In our previous posts, we discussed the evolution of real GDP per capita in selected developed countries. One of striking examples of dramatic changes is Ireland, where we predicted a deep fall many years ago. This prediction was based on the empirically justified concept of constant annual increase in real GDP per capita, G, in developed countries. We found that in the long run the trajectory of G is a linear function of time:
G(t-t0)= G0+B(t-t0)
where G0 is the initial level of GDP per capita at time t0 in a given country, B is the country dependent increment measured in (chained) dollars. Because of the constancy of the annual increment of real GDP per capita (in the long run) in developed countries we call this type of real economic growth the inertial growth. It is an analog of mechanical notion of inertia.

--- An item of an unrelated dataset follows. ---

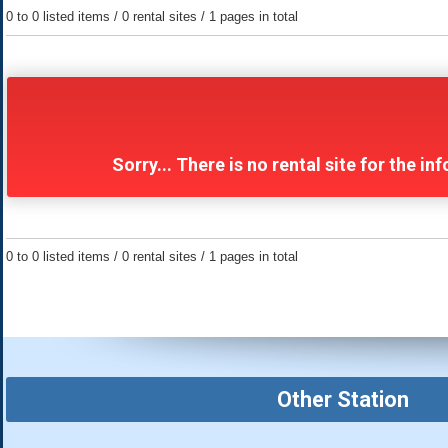
0 to 0 listed items / 0 rental sites / 1 pages in total
Sorry... There is no rental site for the 
0 to 0 listed items / 0 rental sites / 1 pages in total
Other Station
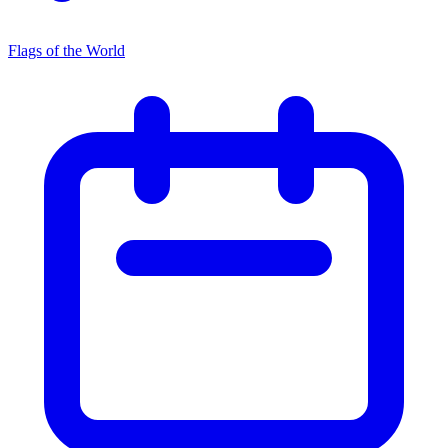
Flags of the World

It should be noticed that the rate of growth, dlnG/dt, has to decelerate with time:
dlnG/dt = B/G
Empirically, the introduction of a constant increment gives excellent statistical results and explains the evolution of real GDP per capita in the biggest developed countries. For Greece, we first calculated coefficients A and B in 2003 using data from the Conference Board (http://www.conference-board.org/economics/database.cfm). Figure 1 depicts two curves dG/dt vs G. The original curve is based on the published data. The corrected curve takes into account the ratio between total and working age population. Technically, one should not calculate per capita values using total population since only working age population produces all goods and services. In 2002, the slope of the annual increment (also show in the Figure) was large and positive. It was lower than that for Ireland or Norway but larger than in the biggest European countries. Since we predicted a deep fall in Ireland, we also could expect a smaller drop in the increment for Greece. It was not our primary interest, however.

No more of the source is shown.